■ WORK TO COMPLETE: From the first line to the last, restate every record word for word, leaving out the pictures.

■ RECORDS TO PROCESS:
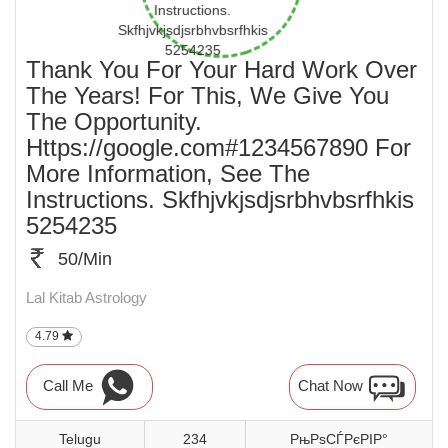
Thank You For Your Hard Work Over
The Years! For This, We Give You
The Opportunity.
Https://google.com#1234567890 For
More Information, See The
Instructions. Skfhjvkjsdjsrbhvbsrfhkis
5254235
50/Min
Lal Kitab Astrology
4.79
Call Me
Chat Now
Telugu
234
РњРѕСЃРєРІР°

■ OUTPUT BELOW:
Thank You For Your Hard Work Over
The Years! For This, We Give You
The Opportunity.
Https://google.com#1234567890 For
More Information, See The
Instructions. Skfhjvkjsdjsrbhvbsrfhkis
5254235
50/Min
Lal Kitab Astrology
4.79
Call Me
Chat Now
Telugu
234
РњРѕСЃРєРІР°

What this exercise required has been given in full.